Requirement:
The expected output is every entry that follows, reproduced exactly.

Material to process:
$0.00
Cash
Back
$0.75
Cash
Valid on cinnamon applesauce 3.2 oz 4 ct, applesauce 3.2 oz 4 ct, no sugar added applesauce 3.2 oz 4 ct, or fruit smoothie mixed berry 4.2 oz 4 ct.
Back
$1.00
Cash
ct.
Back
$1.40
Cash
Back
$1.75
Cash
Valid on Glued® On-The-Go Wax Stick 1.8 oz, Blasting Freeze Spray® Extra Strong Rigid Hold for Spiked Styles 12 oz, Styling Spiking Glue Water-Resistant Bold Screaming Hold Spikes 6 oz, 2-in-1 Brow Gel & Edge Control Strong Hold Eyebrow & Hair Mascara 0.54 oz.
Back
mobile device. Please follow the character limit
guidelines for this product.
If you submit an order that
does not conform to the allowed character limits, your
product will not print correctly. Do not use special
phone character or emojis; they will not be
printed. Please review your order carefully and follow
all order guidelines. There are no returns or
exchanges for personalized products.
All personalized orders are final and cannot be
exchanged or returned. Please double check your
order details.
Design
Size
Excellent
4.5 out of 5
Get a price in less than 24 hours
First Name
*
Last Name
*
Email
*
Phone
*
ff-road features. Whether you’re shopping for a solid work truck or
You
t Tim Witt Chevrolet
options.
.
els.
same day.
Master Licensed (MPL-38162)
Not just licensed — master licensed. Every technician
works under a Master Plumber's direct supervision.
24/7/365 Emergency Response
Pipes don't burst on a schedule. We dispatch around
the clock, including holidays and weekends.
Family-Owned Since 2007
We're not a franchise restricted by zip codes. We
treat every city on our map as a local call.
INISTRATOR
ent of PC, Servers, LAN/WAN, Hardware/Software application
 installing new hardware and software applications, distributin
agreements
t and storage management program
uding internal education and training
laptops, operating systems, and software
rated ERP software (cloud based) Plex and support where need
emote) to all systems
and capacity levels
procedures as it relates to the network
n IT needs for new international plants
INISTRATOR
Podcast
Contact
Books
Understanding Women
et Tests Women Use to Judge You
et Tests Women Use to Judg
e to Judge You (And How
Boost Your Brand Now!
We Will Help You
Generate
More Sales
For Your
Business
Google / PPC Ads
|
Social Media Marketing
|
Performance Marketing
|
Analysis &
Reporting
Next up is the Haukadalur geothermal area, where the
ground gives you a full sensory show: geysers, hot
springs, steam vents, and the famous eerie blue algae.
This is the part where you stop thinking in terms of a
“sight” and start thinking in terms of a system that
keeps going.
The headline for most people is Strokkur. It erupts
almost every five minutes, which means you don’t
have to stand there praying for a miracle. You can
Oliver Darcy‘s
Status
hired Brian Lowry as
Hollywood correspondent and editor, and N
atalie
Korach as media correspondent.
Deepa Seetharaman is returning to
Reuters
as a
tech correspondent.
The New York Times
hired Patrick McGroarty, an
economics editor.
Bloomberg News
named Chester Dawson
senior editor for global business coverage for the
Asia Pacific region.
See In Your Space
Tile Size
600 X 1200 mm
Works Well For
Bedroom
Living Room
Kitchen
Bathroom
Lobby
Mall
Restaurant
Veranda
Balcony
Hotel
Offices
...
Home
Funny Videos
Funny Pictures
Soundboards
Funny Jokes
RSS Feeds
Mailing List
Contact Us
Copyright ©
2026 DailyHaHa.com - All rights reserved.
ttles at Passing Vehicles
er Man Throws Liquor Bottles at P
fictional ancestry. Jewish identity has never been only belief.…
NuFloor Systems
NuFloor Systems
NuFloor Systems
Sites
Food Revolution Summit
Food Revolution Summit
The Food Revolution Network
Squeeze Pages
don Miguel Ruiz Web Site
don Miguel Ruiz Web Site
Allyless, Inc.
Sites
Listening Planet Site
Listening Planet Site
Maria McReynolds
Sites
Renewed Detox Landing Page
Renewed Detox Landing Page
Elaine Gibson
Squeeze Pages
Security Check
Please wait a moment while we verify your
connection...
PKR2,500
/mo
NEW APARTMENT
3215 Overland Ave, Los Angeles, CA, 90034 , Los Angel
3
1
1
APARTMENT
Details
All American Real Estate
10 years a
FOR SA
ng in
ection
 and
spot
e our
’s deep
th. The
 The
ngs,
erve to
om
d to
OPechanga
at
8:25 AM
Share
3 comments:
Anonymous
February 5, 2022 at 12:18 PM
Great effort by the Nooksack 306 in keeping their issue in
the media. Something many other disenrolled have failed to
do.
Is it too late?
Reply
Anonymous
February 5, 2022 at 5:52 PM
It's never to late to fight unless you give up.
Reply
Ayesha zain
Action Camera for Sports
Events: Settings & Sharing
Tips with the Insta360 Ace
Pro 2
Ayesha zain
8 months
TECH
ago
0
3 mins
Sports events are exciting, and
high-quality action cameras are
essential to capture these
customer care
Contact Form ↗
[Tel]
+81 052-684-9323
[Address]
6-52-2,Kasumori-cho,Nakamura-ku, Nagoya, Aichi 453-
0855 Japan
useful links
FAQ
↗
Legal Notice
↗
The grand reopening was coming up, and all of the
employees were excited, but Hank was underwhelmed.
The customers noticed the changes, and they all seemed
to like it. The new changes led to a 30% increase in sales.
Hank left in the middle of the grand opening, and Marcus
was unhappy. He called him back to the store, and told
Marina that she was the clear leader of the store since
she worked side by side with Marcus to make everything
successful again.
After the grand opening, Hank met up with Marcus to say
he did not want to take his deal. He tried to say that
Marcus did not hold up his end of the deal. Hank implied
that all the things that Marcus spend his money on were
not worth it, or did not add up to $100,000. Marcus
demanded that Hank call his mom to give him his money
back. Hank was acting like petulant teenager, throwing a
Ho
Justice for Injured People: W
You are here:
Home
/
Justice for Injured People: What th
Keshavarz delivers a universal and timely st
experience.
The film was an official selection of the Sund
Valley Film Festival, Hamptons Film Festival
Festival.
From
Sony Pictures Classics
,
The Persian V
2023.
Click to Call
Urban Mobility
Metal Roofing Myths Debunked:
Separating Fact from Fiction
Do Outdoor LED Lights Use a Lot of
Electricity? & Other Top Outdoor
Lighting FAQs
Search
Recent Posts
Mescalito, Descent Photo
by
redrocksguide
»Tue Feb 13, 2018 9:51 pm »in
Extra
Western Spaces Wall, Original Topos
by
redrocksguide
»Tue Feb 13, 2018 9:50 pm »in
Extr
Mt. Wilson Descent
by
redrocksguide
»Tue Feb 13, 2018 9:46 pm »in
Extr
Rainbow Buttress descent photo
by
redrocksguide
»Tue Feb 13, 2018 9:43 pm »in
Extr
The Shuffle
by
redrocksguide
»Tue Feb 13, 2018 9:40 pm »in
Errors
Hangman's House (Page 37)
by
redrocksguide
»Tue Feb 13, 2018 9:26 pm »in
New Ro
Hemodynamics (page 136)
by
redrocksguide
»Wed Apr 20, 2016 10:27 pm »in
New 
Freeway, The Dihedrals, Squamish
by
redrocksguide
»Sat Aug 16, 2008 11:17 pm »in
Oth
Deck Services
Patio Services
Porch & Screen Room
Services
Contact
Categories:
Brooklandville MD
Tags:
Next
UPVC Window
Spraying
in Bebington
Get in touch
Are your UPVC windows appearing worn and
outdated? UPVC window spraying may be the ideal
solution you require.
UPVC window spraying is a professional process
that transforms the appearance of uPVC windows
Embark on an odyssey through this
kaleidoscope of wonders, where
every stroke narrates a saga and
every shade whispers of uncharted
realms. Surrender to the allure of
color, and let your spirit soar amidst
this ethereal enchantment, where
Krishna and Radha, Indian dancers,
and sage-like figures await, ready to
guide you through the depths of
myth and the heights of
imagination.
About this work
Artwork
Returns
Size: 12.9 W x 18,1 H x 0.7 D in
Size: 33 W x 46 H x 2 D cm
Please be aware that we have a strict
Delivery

Output below:
$0.00
Cash
Back
$0.75
Cash
Valid on cinnamon applesauce 3.2 oz 4 ct, applesauce 3.2 oz 4 ct, no sugar added applesauce 3.2 oz 4 ct, or fruit smoothie mixed berry 4.2 oz 4 ct.
Back
$1.00
Cash
ct.
Back
$1.40
Cash
Back
$1.75
Cash
Valid on Glued® On-The-Go Wax Stick 1.8 oz, Blasting Freeze Spray® Extra Strong Rigid Hold for Spiked Styles 12 oz, Styling Spiking Glue Water-Resistant Bold Screaming Hold Spikes 6 oz, 2-in-1 Brow Gel & Edge Control Strong Hold Eyebrow & Hair Mascara 0.54 oz.
Back
mobile device. Please follow the character limit
guidelines for this product.
If you submit an order that
does not conform to the allowed character limits, your
product will not print correctly. Do not use special
phone character or emojis; they will not be
printed. Please review your order carefully and follow
all order guidelines. There are no returns or
exchanges for personalized products.
All personalized orders are final and cannot be
exchanged or returned. Please double check your
order details.
Design
Size
Excellent
4.5 out of 5
Get a price in less than 24 hours
First Name
*
Last Name
*
Email
*
Phone
*
ff-road features. Whether you’re shopping for a solid work truck or
You
t Tim Witt Chevrolet
options.
.
els.
same day.
Master Licensed (MPL-38162)
Not just licensed — master licensed. Every technician
works under a Master Plumber's direct supervision.
24/7/365 Emergency Response
Pipes don't burst on a schedule. We dispatch around
the clock, including holidays and weekends.
Family-Owned Since 2007
We're not a franchise restricted by zip codes. We
treat every city on our map as a local call.
INISTRATOR
ent of PC, Servers, LAN/WAN, Hardware/Software application
 installing new hardware and software applications, distributin
agreements
t and storage management program
uding internal education and training
laptops, operating systems, and software
rated ERP software (cloud based) Plex and support where need
emote) to all systems
and capacity levels
procedures as it relates to the network
n IT needs for new international plants
INISTRATOR
Podcast
Contact
Books
Understanding Women
et Tests Women Use to Judge You
et Tests Women Use to Judg
e to Judge You (And How
Boost Your Brand Now!
We Will Help You
Generate
More Sales
For Your
Business
Google / PPC Ads
|
Social Media Marketing
|
Performance Marketing
|
Analysis &
Reporting
Next up is the Haukadalur geothermal area, where the
ground gives you a full sensory show: geysers, hot
springs, steam vents, and the famous eerie blue algae.
This is the part where you stop thinking in terms of a
“sight” and start thinking in terms of a system that
keeps going.
The headline for most people is Strokkur. It erupts
almost every five minutes, which means you don’t
have to stand there praying for a miracle. You can
Oliver Darcy‘s
Status
hired Brian Lowry as
Hollywood correspondent and editor, and N
atalie
Korach as media correspondent.
Deepa Seetharaman is returning to
Reuters
as a
tech correspondent.
The New York Times
hired Patrick McGroarty, an
economics editor.
Bloomberg News
named Chester Dawson
senior editor for global business coverage for the
Asia Pacific region.
See In Your Space
Tile Size
600 X 1200 mm
Works Well For
Bedroom
Living Room
Kitchen
Bathroom
Lobby
Mall
Restaurant
Veranda
Balcony
Hotel
Offices
...
Home
Funny Videos
Funny Pictures
Soundboards
Funny Jokes
RSS Feeds
Mailing List
Contact Us
Copyright ©
2026 DailyHaHa.com - All rights reserved.
ttles at Passing Vehicles
er Man Throws Liquor Bottles at P
fictional ancestry. Jewish identity has never been only belief.…
NuFloor Systems
NuFloor Systems
NuFloor Systems
Sites
Food Revolution Summit
Food Revolution Summit
The Food Revolution Network
Squeeze Pages
don Miguel Ruiz Web Site
don Miguel Ruiz Web Site
Allyless, Inc.
Sites
Listening Planet Site
Listening Planet Site
Maria McReynolds
Sites
Renewed Detox Landing Page
Renewed Detox Landing Page
Elaine Gibson
Squeeze Pages
Security Check
Please wait a moment while we verify your
connection...
PKR2,500
/mo
NEW APARTMENT
3215 Overland Ave, Los Angeles, CA, 90034 , Los Angel
3
1
1
APARTMENT
Details
All American Real Estate
10 years a
FOR SA
ng in
ection
 and
spot
e our
’s deep
th. The
 The
ngs,
erve to
om
d to
OPechanga
at
8:25 AM
Share
3 comments:
Anonymous
February 5, 2022 at 12:18 PM
Great effort by the Nooksack 306 in keeping their issue in
the media. Something many other disenrolled have failed to
do.
Is it too late?
Reply
Anonymous
February 5, 2022 at 5:52 PM
It's never to late to fight unless you give up.
Reply
Ayesha zain
Action Camera for Sports
Events: Settings & Sharing
Tips with the Insta360 Ace
Pro 2
Ayesha zain
8 months
TECH
ago
0
3 mins
Sports events are exciting, and
high-quality action cameras are
essential to capture these
customer care
Contact Form ↗
[Tel]
+81 052-684-9323
[Address]
6-52-2,Kasumori-cho,Nakamura-ku, Nagoya, Aichi 453-
0855 Japan
useful links
FAQ
↗
Legal Notice
↗
The grand reopening was coming up, and all of the
employees were excited, but Hank was underwhelmed.
The customers noticed the changes, and they all seemed
to like it. The new changes led to a 30% increase in sales.
Hank left in the middle of the grand opening, and Marcus
was unhappy. He called him back to the store, and told
Marina that she was the clear leader of the store since
she worked side by side with Marcus to make everything
successful again.
After the grand opening, Hank met up with Marcus to say
he did not want to take his deal. He tried to say that
Marcus did not hold up his end of the deal. Hank implied
that all the things that Marcus spend his money on were
not worth it, or did not add up to $100,000. Marcus
demanded that Hank call his mom to give him his money
back. Hank was acting like petulant teenager, throwing a
Ho
Justice for Injured People: W
You are here:
Home
/
Justice for Injured People: What th
Keshavarz delivers a universal and timely st
experience.
The film was an official selection of the Sund
Valley Film Festival, Hamptons Film Festival
Festival.
From
Sony Pictures Classics
,
The Persian V
2023.
Click to Call
Urban Mobility
Metal Roofing Myths Debunked:
Separating Fact from Fiction
Do Outdoor LED Lights Use a Lot of
Electricity? & Other Top Outdoor
Lighting FAQs
Search
Recent Posts
Mescalito, Descent Photo
by
redrocksguide
»Tue Feb 13, 2018 9:51 pm »in
Extra
Western Spaces Wall, Original Topos
by
redrocksguide
»Tue Feb 13, 2018 9:50 pm »in
Extr
Mt. Wilson Descent
by
redrocksguide
»Tue Feb 13, 2018 9:46 pm »in
Extr
Rainbow Buttress descent photo
by
redrocksguide
»Tue Feb 13, 2018 9:43 pm »in
Extr
The Shuffle
by
redrocksguide
»Tue Feb 13, 2018 9:40 pm »in
Errors
Hangman's House (Page 37)
by
redrocksguide
»Tue Feb 13, 2018 9:26 pm »in
New Ro
Hemodynamics (page 136)
by
redrocksguide
»Wed Apr 20, 2016 10:27 pm »in
New 
Freeway, The Dihedrals, Squamish
by
redrocksguide
»Sat Aug 16, 2008 11:17 pm »in
Oth
Deck Services
Patio Services
Porch & Screen Room
Services
Contact
Categories:
Brooklandville MD
Tags:
Next
UPVC Window
Spraying
in Bebington
Get in touch
Are your UPVC windows appearing worn and
outdated? UPVC window spraying may be the ideal
solution you require.
UPVC window spraying is a professional process
that transforms the appearance of uPVC windows
Embark on an odyssey through this
kaleidoscope of wonders, where
every stroke narrates a saga and
every shade whispers of uncharted
realms. Surrender to the allure of
color, and let your spirit soar amidst
this ethereal enchantment, where
Krishna and Radha, Indian dancers,
and sage-like figures await, ready to
guide you through the depths of
myth and the heights of
imagination.
About this work
Artwork
Returns
Size: 12.9 W x 18,1 H x 0.7 D in
Size: 33 W x 46 H x 2 D cm
Please be aware that we have a strict
Delivery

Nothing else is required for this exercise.